Pollen and metals can also cause a pool to turn green. Pollen’s naturally greenish-yellow shade can contribute to a green pool, as can the oxidation of metal elements in the pool itself (including pump parts and ladders). Sometimes those metals can react with pool chemicals and release material into the water that throws off the chemical balance. To avoid too much pollen in the pool, use a pool cover when the pool is not in use. Have a Hotwater DRX professional check that your equipment is in good shape and isn’t deteriorating.
The free chlorine levels might be low. The heady scent of chlorinated pool water can bring back memories of childhood summers, but in a well-balanced pool, you shouldn’t be able to smell it. Chlorine is used to purify water, including most municipal drinking water, because it will kill nearly any organism that could be harmful to humans. When the levels are properly balanced, chlorine will keep the algae at bay, but the water will slowly begin to turn green as the algae take over if there’s not enough. But be careful—adding too much chlorine in pool water can cause those metals to oxidize and turn the pool a different shade of green. If you’re struggling with balancing chlorine, let our professionals here at Hotwater DRX balance your chemicals for you!

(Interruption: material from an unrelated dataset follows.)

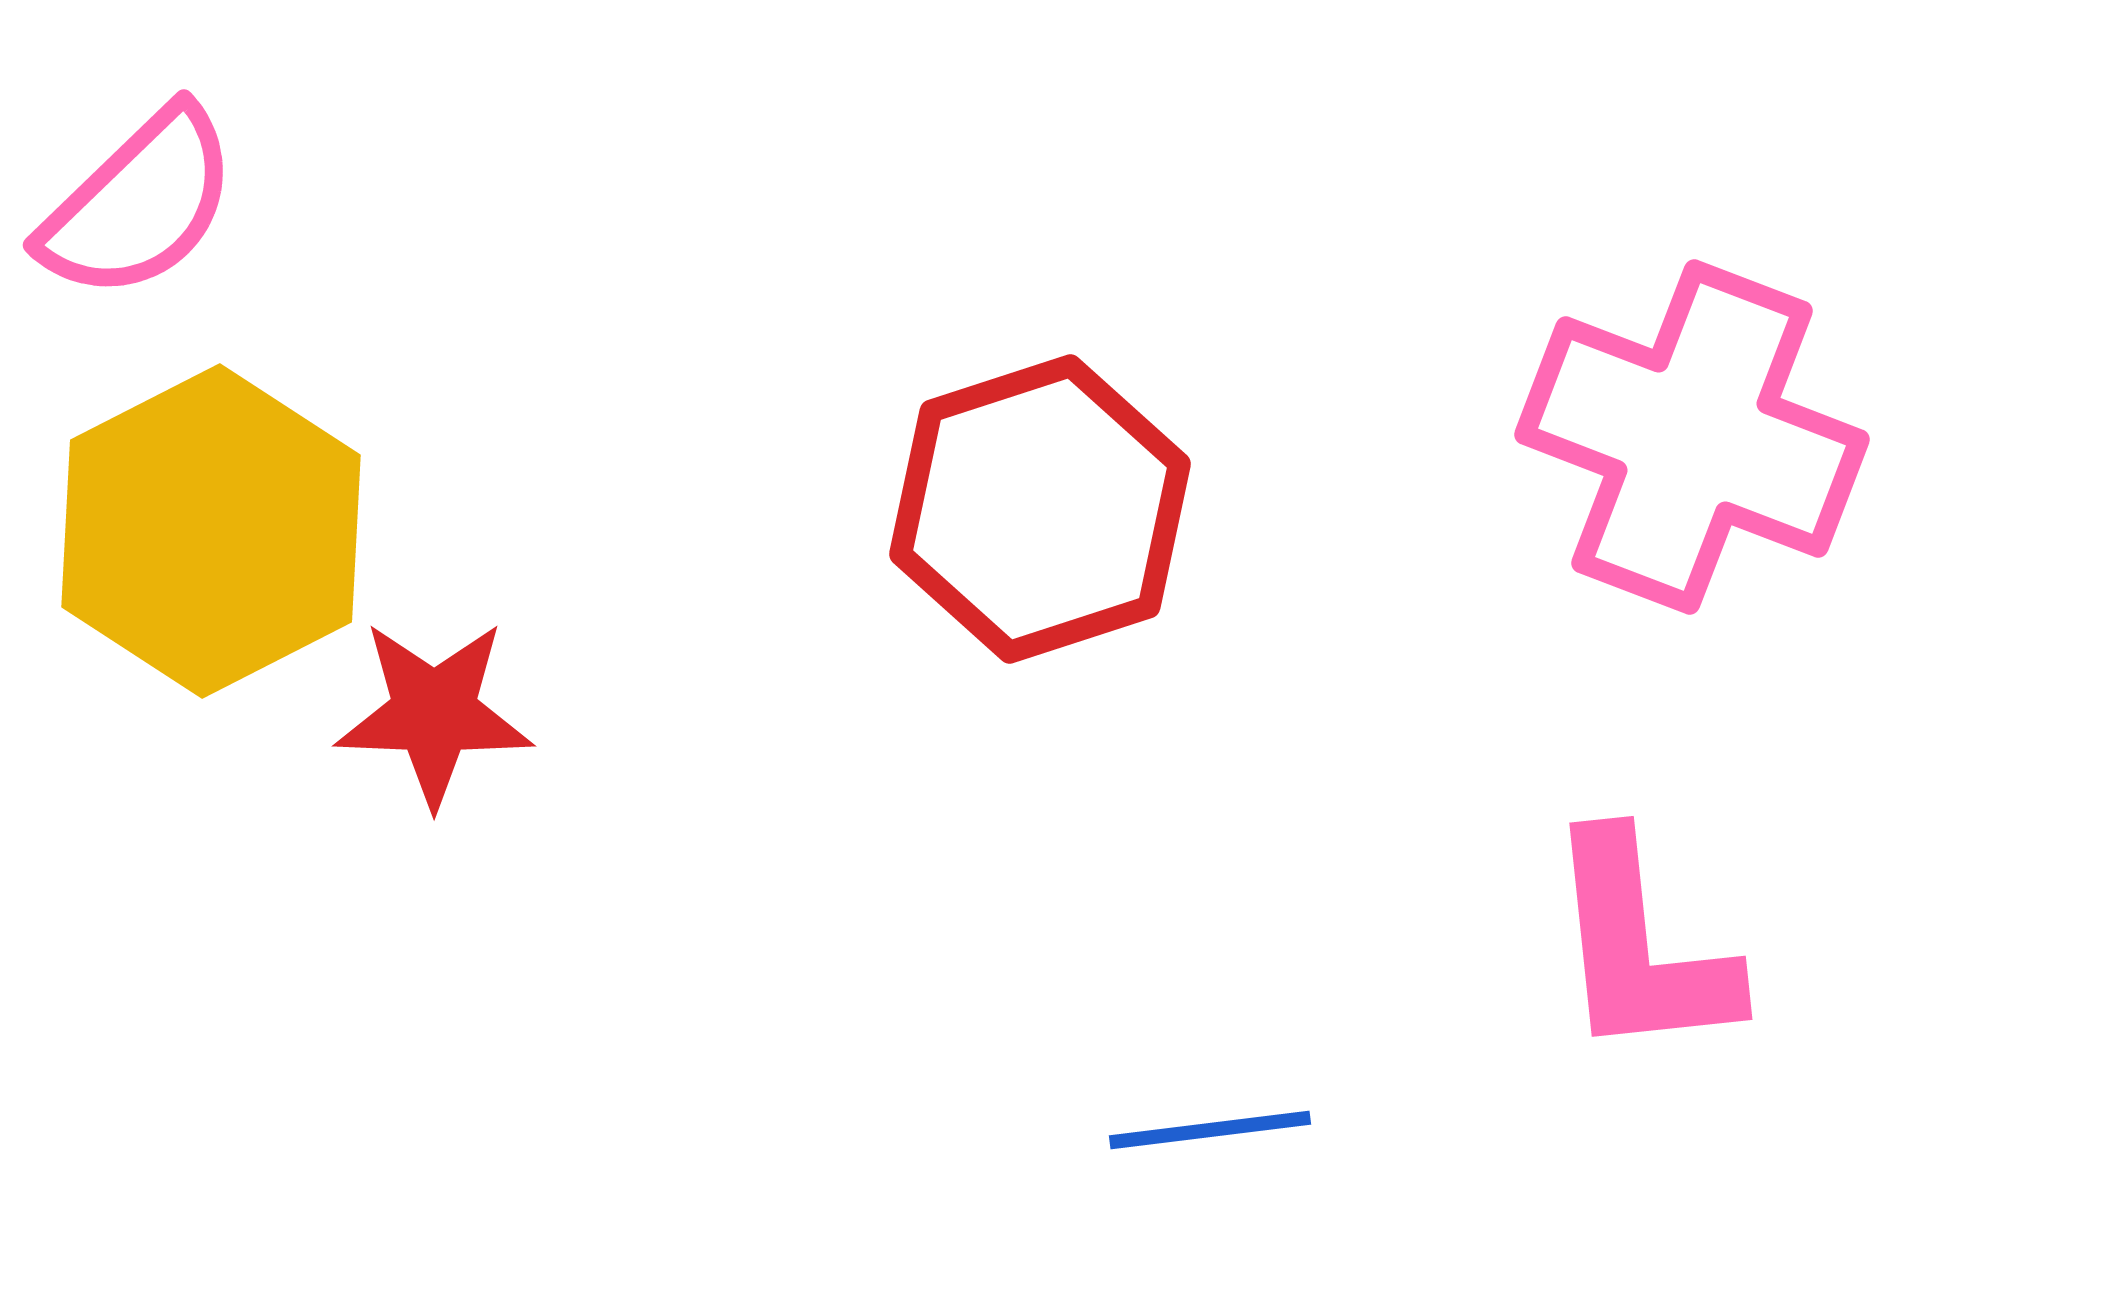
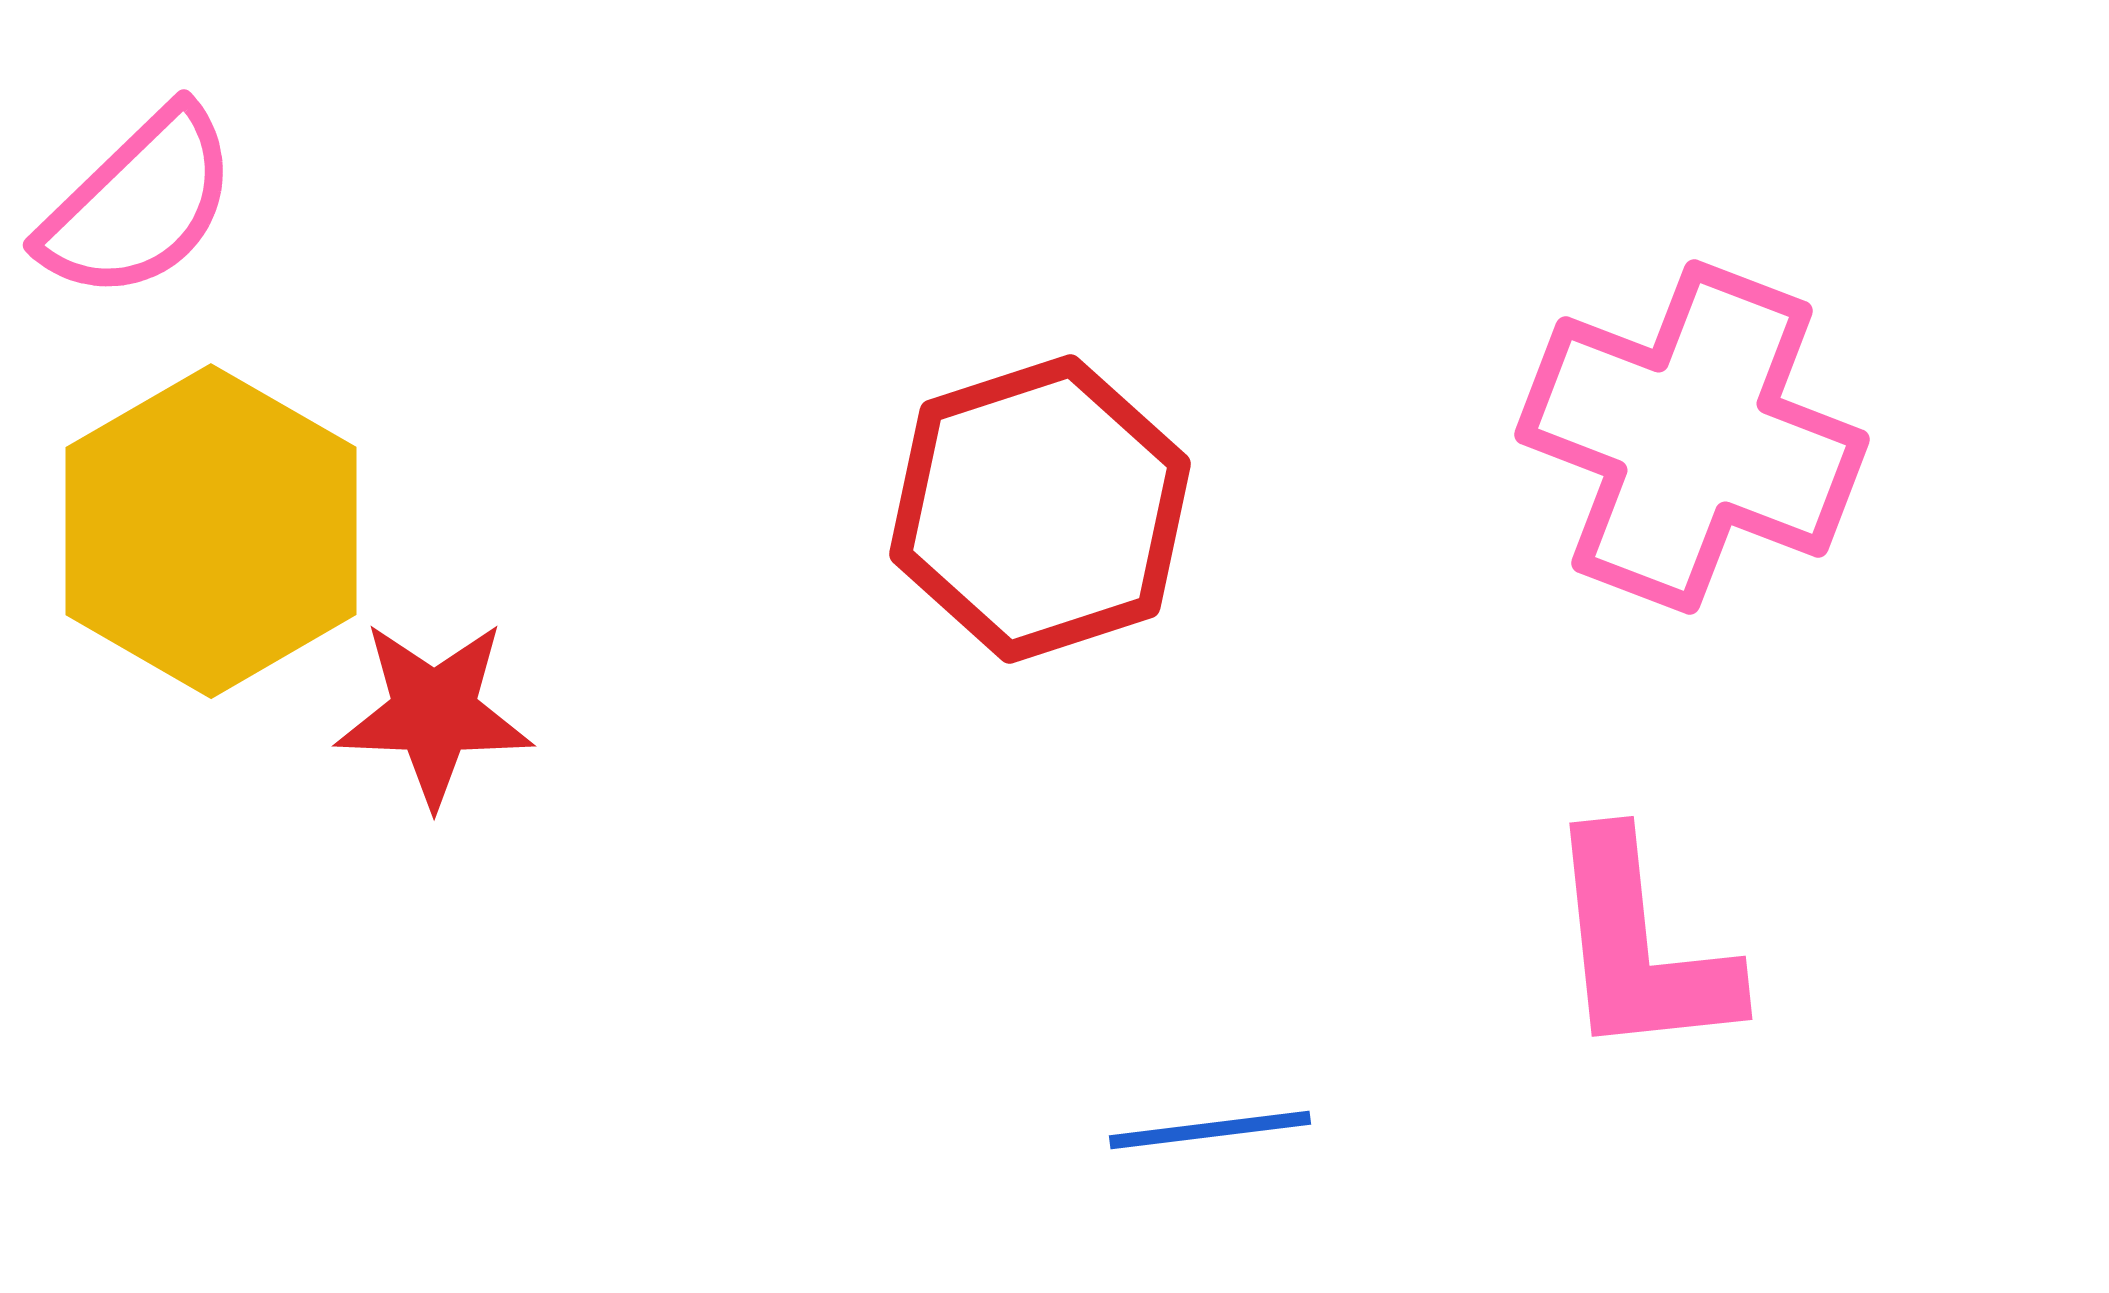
yellow hexagon: rotated 3 degrees counterclockwise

The pH may be too high. pH is the measurement of the balance of how alkaline or acidic something is. The goal is to keep the pool water reasonably neutral, with a pH of around 7.3 to 7.6. If the pH becomes too high (over 7.8), it prevents the chlorine from doing its job. If you’re not checking the pH and it has risen too much, you could be adding the right amount of chlorine, but it can’t work correctly, and algae will begin to grow. In this case, you’ll need to add a pH reducer like sodium bisulfate or muriatic acid to bring the pH down to the correct level. Again, let Hotwater DRX pros balance your chemicals and get your pool back to tip top shape!
The filter might not be running long enough, or it needs to be replaced. Your pool’s filter has an important job: It sucks small debris and dirt out of the water and removes algae and pollen as the water is forced through (this is why you’ll notice that the filter is mostly green when you clean or change it). If you’re also asking yourself, “Why is my pool cloudy?” then the problem is probably the filter. You may not be running the filter long enough to clean the water well—in warm weather, the pool filter should be running for 8 hours a day, and if there are lots of people using it, potentially longer. If you’re running it for an appropriate length of time, the filter may need to be cleaned or changed. Cartridge filters should be cleaned every 2 to 6 weeks, diatomaceous earth (DE) filters should be backwashed every 1 to 3 months, and sand filter should be backwashed every 1 to 4 weeks. If this doesn’t correct the problem, the filter and pump may need to be replaced. Our Hotwater DRX professionals are able to repair and replace all types of filters.